Both the isosceles and $M^{\prime }=4$ cases appear to be converging to the residual magnet field, $\langle |B_y|\rangle \to B_r$ = 1.2 T in the $g\to 0$ limit as predicted by Equation (5), suggesting that with four magnets per period, the flux in a loop is reasonably well approximated as normal to the loop cross section. The $M^{\prime }=2$ case, however, is not converging to $B_r$, since with only two magnets per period, this approximation is significantly worse. Finally, looking at the hybrid cases, it appears that the approximation from Equation (6) that $A_m\to \infty$ is reasonably well satisfied at values of $A_m\ge {\left(4{\lambda }_u\right)}^2$ and that there are negligible returns to increasing the cross sectional area of the magnet any further. Despite being in the large $A_m$ limit, $\langle \left|B_y\right|\rangle$ in the $g\to 0$ limit does not appear to be the saturation field of the yoke material. This is due to significant flux leakage between the yokes and fringing fields. Further geometry optimization may reduce this effect.

In addition to considering the field strength, the deviation of the field compared to non-comb (no non-tooth connecting pieces) Halbach arrays should be examined. For the PPM geometries, determining this effect is especially straightforward since simply taking a linear superposition of all the magnet fields is a reasonably good approximation: it is stated in [20] that “[rare earth magnets behave] magnetically very nearly like a vacuum with an impressed current. This makes it straightforward to predict analytically the field that will result from almost any configuration of blocks”. As adjacent connecting pieces can be selected to have opposing polarization, far-field errors are reduced. Further, any application particularly sensitive to such error fields can employ thicker teeth to increase the separation between the connecting magnets and the beam axis. Consider a concrete example of a $M^{\prime }=4$ undulator with $g={\lambda }_u/4$ and $h={\lambda }_u/2$, giving a peak field, $B_{\mathrm{peak}}$, of 0.78 T. Within a square region on axis, with side length equal to ${\lambda }_u/8$, averaged over a period, the field from an array with connecting pieces has a mean absolute error (MAE) of 0.0029 T (0.37% of $B_{\mathrm{peak}}$), when compared to the same configuration without connecting pieces. Any integrated effects can be mitigated by alternating the polarities of the connecting pieces between adjacent combs.
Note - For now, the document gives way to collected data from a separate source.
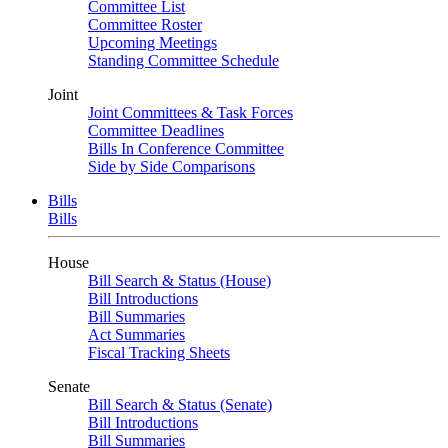
Committee List
Committee Roster
Upcoming Meetings
Standing Committee Schedule
Joint
Joint Committees & Task Forces
Committee Deadlines
Bills In Conference Committee
Side by Side Comparisons
Bills
Bills
House
Bill Search & Status (House)
Bill Introductions
Bill Summaries
Act Summaries
Fiscal Tracking Sheets
Senate
Bill Search & Status (Senate)
Bill Introductions
Bill Summaries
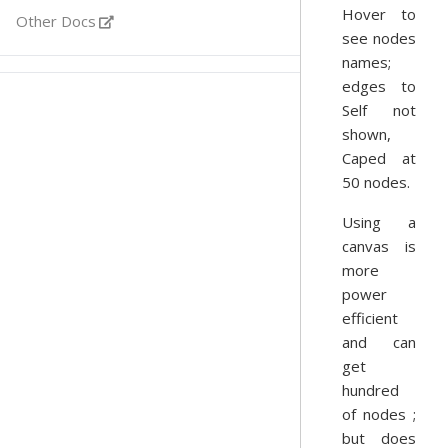
Hover to
Other Docs
see nodes
names;
edges to
Self not
shown,
Caped at
50 nodes.
Using a
canvas is
more
power
efficient
and can
get
hundred
of nodes ;
but does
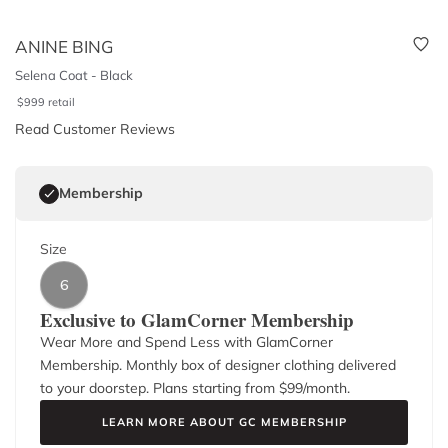
ANINE BING
Selena Coat - Black
$
999
retail
Read Customer Reviews
Membership
Size
6
Exclusive to GlamCorner Membership
Wear More and Spend Less with GlamCorner
Membership. Monthly box of designer clothing delivered
to your doorstep. Plans starting from $
99
/month.
LEARN MORE ABOUT GC MEMBERSHIP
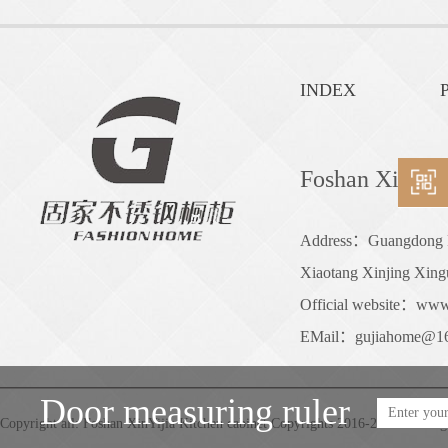
INDEX
P
Foshan XinYiji
Address：Guangdong Pro
Xiaotang Xinjing Xing
Official website：www
EMail：gujiahome@1
Door measuring ruler
Copyright all: Foshan XinYijia Kitchen cabinet Copyrights 2016-2050 . All rig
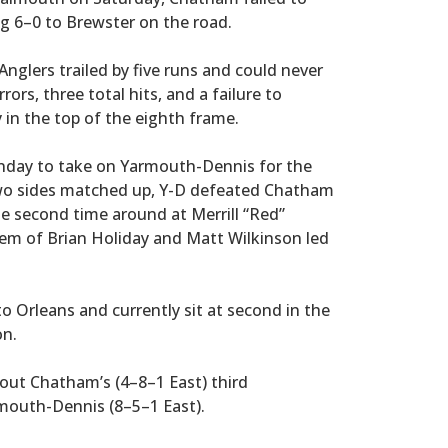
ng 6–0 to Brewster on the road.
nglers trailed by five runs and could never
rors, three total hits, and a failure to
 in the top of the eighth frame.
onday to take on Yarmouth-Dennis for the
 two sides matched up, Y-D defeated Chatham
he second time around at Merrill “Red”
ndem of Brian Holiday and Matt Wilkinson led
o Orleans and currently sit at second in the
on.
out Chatham’s (4–8–1 East) third
outh-Dennis (8–5–1 East).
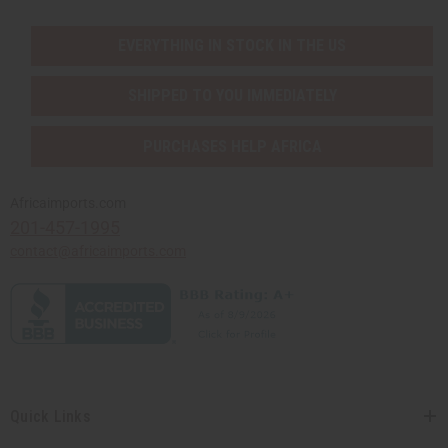
EVERYTHING IN STOCK IN THE US
SHIPPED TO YOU IMMEDIATELY
PURCHASES HELP AFRICA
Africaimports.com
201-457-1995
contact@africaimports.com
Quick Links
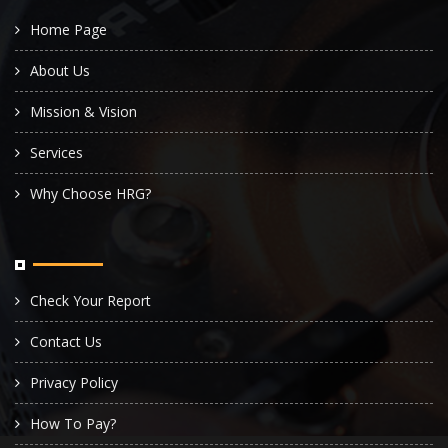
Home Page
About Us
Mission & Vision
Services
Why Choose HRG?
Check Your Report
Contact Us
Privacy Policy
How To Pay?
As mentioned before, the connecting pieces are especially impactful for the hybrid case, reducing the effective magnet area by approximately half compared to the actual magnet area and also limiting the maximum achievable gap field due to flux leakage and fringing. Despite these challenges, the hybrid arrays can offer higher $\langle \left|B_y\right|\rangle$ values than any PPM array.
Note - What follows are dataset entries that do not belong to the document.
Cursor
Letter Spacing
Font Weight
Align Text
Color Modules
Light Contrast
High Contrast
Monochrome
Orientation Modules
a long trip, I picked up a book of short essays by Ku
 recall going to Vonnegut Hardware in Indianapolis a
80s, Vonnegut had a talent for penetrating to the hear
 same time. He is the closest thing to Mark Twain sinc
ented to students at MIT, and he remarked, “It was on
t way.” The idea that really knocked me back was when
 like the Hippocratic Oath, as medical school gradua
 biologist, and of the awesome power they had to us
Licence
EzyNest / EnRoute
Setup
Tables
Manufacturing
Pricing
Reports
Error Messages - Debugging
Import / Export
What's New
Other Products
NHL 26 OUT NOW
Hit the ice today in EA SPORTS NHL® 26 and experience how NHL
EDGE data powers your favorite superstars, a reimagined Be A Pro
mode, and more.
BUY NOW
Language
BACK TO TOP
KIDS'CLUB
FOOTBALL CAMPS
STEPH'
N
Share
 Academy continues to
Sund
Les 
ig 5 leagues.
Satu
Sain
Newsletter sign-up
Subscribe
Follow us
4. Conclusions and Future Work

A technique for fabricating Halbach arrays for micro-undulators using comb elements has been discussed. This approach obviates the need for magnet-by-magnet fabrication and improves the accuracy achievable by relying on the intrinsic indexing of the comb teeth relative to each other. Example combs for a variety of Halbach configurations, including $M^{\prime }=2$, $M^{\prime }=4$, isosceles triangle, and hybrid, are illustrated, all of which rely only on through-bulk, nonconventional machining processes. These combs are simulated and compared over a wide range of gap sizes using the magnetostatics code Radia. Finally, the impact of the connecting pieces on the field quality has been discussed. Further work will include determining optimal wire EDM parameters for samarium cobalt machining (previous studies for neodymium magnets have been conducted [21,22]), fabrication of proof-of-principle comb Halbach arrays, and field characterization. This work may prove to be a key component of the current UCLA effort to realize an ultra-compact X-ray free-electron laser [23].